_TASK REQUIREMENTS_
Your reply should be the records below, duplicated exactly, with any picture removed.

*** RECORDS SUPPLIED

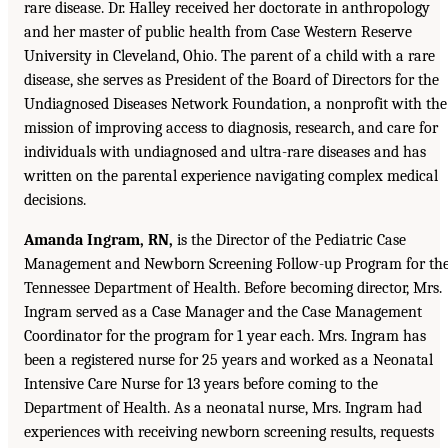
rare disease. Dr. Halley received her doctorate in anthropology
and her master of public health from Case Western Reserve
University in Cleveland, Ohio. The parent of a child with a rare
disease, she serves as President of the Board of Directors for the
Undiagnosed Diseases Network Foundation, a nonprofit with the
mission of improving access to diagnosis, research, and care for
individuals with undiagnosed and ultra-rare diseases and has
written on the parental experience navigating complex medical
decisions.
Amanda Ingram, RN,
is the Director of the Pediatric Case
Management and Newborn Screening Follow-up Program for th
Tennessee Department of Health. Before becoming director, Mrs.
Ingram served as a Case Manager and the Case Management
Coordinator for the program for 1 year each. Mrs. Ingram has
been a registered nurse for 25 years and worked as a Neonatal
Intensive Care Nurse for 13 years before coming to the
Department of Health. As a neonatal nurse, Mrs. Ingram had
experiences with receiving newborn screening results, requests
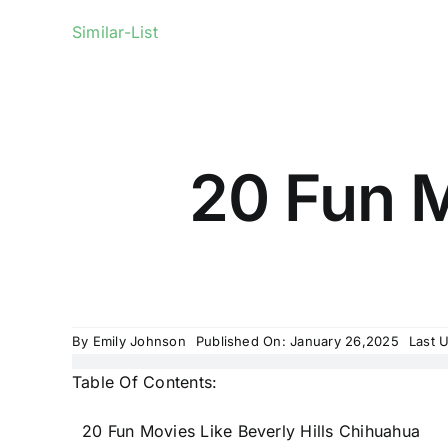
Similar-List
20 Fun M
By
Emily Johnson
Published On: January 26,2025
Last 
Table Of Contents:
20 Fun Movies Like Beverly Hills Chihuahua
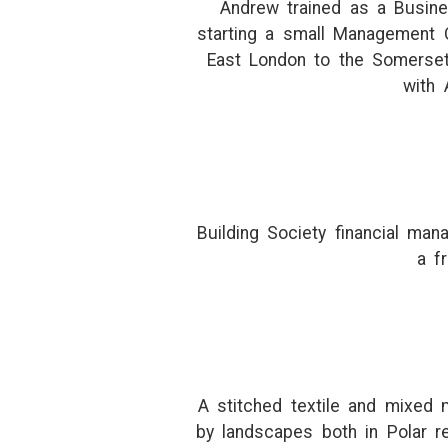
Andrew trained as a Busine
starting a small Management 
East London to the Somerset
with 
Building Society financial ma
a f
A stitched textile and mixed m
by landscapes both in Polar r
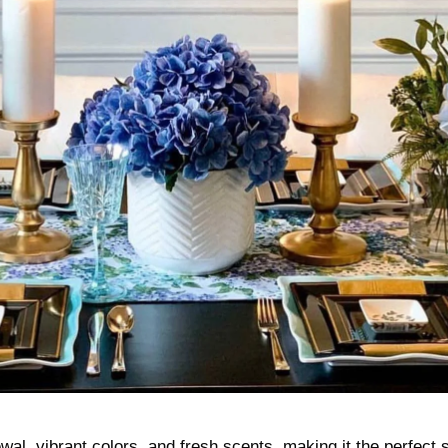
ewal, vibrant colors, and fresh scents, making it the perfect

******

_TASK RESPONSE_
rare disease. Dr. Halley received her doctorate in anthropology
and her master of public health from Case Western Reserve
University in Cleveland, Ohio. The parent of a child with a rare
disease, she serves as President of the Board of Directors for the
Undiagnosed Diseases Network Foundation, a nonprofit with the
mission of improving access to diagnosis, research, and care for
individuals with undiagnosed and ultra-rare diseases and has
written on the parental experience navigating complex medical
decisions.
Amanda Ingram, RN,
is the Director of the Pediatric Case
Management and Newborn Screening Follow-up Program for th
Tennessee Department of Health. Before becoming director, Mrs.
Ingram served as a Case Manager and the Case Management
Coordinator for the program for 1 year each. Mrs. Ingram has
been a registered nurse for 25 years and worked as a Neonatal
Intensive Care Nurse for 13 years before coming to the
Department of Health. As a neonatal nurse, Mrs. Ingram had
experiences with receiving newborn screening results, requests
Similar-List
20 Fun M
By
Emily Johnson
Published On: January 26,2025
Last 
Table Of Contents:
20 Fun Movies Like Beverly Hills Chihuahua
Andrew trained as a Busine
starting a small Management 
East London to the Somerset
with 
Building Society financial ma
a f
A stitched textile and mixed m
by landscapes both in Polar r
ewal, vibrant colors, and fresh scents, making it the perfect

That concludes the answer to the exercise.